BEGIN

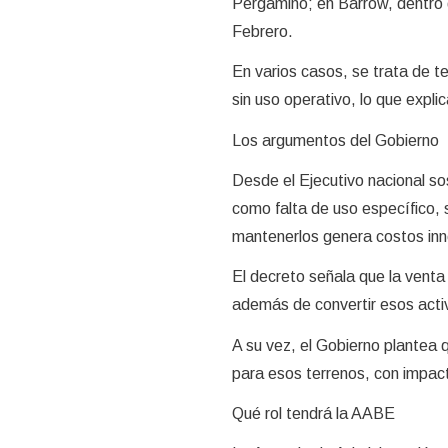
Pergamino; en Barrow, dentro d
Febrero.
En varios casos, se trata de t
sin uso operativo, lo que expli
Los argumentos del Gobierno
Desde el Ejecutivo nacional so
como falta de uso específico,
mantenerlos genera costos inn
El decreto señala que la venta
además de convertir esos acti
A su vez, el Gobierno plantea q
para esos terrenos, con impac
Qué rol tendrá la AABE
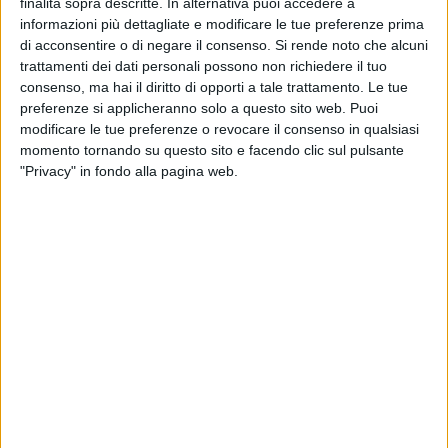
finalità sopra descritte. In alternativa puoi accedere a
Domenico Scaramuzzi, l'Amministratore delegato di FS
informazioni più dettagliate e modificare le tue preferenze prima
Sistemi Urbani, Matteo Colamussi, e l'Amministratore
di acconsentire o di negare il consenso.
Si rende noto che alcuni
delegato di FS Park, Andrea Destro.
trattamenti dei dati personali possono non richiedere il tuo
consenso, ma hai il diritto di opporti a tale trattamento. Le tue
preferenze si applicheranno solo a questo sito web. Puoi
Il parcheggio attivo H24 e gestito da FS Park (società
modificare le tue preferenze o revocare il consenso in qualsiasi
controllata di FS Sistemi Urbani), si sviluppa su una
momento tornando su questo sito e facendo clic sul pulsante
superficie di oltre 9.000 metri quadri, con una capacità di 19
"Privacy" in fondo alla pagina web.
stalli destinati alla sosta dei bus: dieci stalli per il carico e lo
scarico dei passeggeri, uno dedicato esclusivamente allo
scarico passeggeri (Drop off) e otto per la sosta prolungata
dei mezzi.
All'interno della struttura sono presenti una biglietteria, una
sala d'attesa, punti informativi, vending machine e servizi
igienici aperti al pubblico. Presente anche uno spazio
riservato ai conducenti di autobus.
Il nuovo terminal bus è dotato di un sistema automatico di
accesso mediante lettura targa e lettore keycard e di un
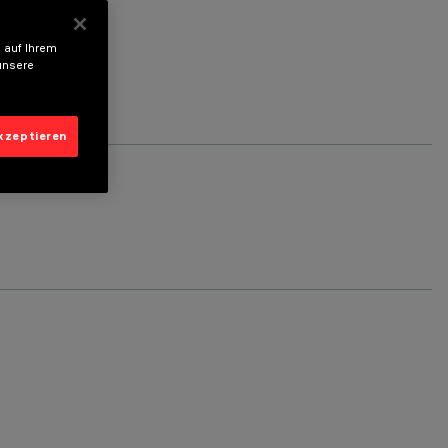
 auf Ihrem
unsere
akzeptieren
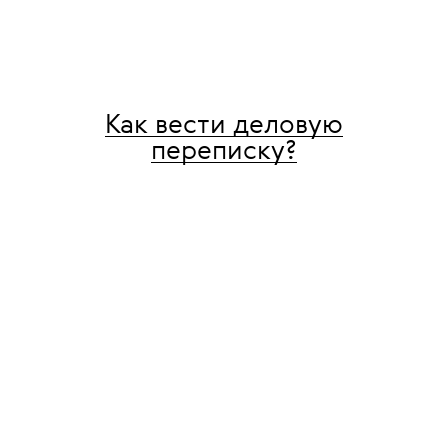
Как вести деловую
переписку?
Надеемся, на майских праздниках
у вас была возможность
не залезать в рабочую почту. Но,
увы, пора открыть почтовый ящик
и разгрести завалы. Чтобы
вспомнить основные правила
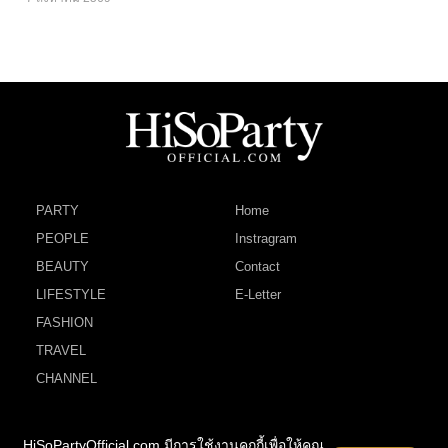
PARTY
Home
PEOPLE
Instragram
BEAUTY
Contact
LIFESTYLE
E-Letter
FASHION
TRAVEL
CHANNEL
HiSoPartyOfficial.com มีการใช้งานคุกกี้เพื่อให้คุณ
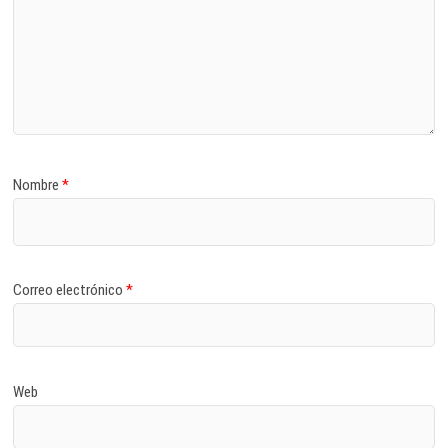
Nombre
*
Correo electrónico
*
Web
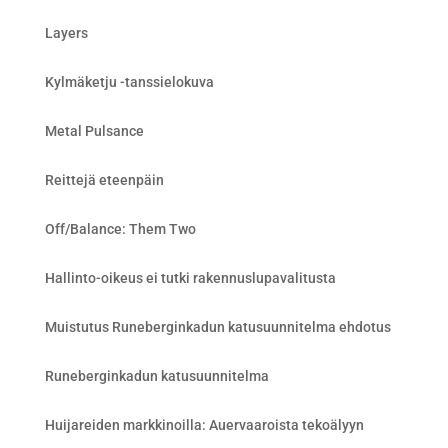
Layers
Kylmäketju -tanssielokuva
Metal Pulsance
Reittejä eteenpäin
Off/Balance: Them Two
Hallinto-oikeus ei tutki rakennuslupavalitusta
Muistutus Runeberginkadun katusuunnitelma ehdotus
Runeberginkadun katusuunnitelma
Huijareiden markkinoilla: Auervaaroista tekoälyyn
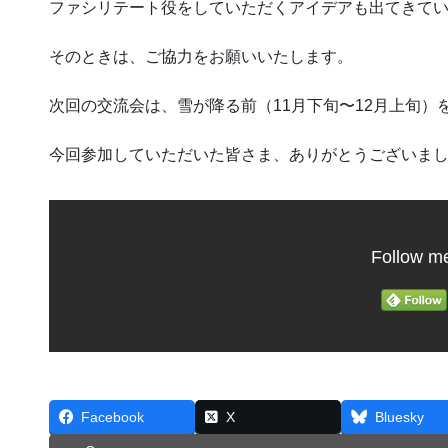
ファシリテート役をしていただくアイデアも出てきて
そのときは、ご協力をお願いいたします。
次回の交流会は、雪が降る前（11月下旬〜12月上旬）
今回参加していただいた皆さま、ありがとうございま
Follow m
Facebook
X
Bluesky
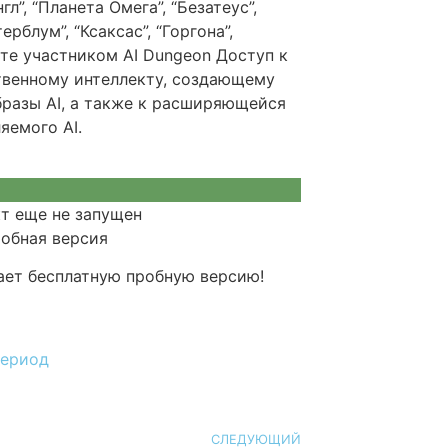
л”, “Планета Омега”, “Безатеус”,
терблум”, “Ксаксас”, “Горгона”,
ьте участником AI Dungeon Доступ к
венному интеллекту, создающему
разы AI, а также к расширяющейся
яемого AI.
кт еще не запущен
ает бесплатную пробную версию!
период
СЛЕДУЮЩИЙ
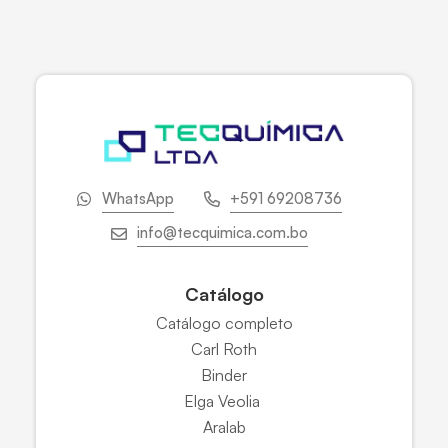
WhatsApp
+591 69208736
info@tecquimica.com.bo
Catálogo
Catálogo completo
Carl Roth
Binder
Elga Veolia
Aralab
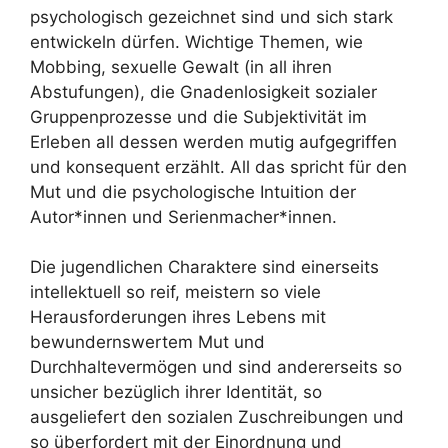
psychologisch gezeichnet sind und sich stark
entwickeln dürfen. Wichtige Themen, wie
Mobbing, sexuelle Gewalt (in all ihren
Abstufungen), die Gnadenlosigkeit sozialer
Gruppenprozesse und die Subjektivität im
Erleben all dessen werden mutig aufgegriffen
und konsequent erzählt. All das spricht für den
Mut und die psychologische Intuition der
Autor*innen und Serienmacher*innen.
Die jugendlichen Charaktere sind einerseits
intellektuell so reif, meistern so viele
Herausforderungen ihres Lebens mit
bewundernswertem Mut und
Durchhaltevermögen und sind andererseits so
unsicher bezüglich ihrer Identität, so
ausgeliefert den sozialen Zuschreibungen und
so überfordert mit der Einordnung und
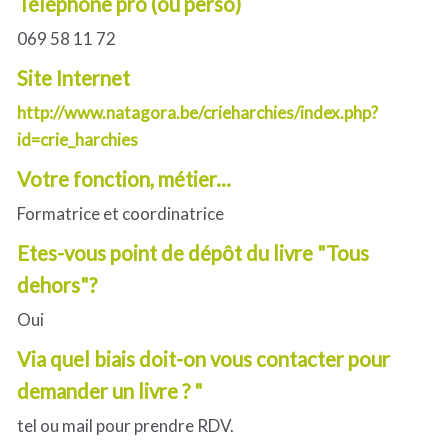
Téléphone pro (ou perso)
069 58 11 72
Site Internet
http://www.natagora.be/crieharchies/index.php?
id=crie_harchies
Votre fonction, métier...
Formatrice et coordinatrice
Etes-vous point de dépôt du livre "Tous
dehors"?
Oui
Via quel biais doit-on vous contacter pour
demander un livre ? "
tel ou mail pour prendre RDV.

END

■ **What is being asked**
What is wanted is an exact copy of the lines from the line with "Erleben all dessen werden mutig aufgegriffen" through the end of the records, both ends included, pictures excluded.

■ **Exercise response**
Erleben all dessen werden mutig aufgegriffen
und konsequent erzählt. All das spricht für den
Mut und die psychologische Intuition der
Autor*innen und Serienmacher*innen.
Die jugendlichen Charaktere sind einerseits
intellektuell so reif, meistern so viele
Herausforderungen ihres Lebens mit
bewundernswertem Mut und
Durchhaltevermögen und sind andererseits so
unsicher bezüglich ihrer Identität, so
ausgeliefert den sozialen Zuschreibungen und
so überfordert mit der Einordnung und
Téléphone pro (ou perso)
069 58 11 72
Site Internet
http://www.natagora.be/crieharchies/index.php?
id=crie_harchies
Votre fonction, métier...
Formatrice et coordinatrice
Etes-vous point de dépôt du livre "Tous
dehors"?
Oui
Via quel biais doit-on vous contacter pour
demander un livre ? "
tel ou mail pour prendre RDV.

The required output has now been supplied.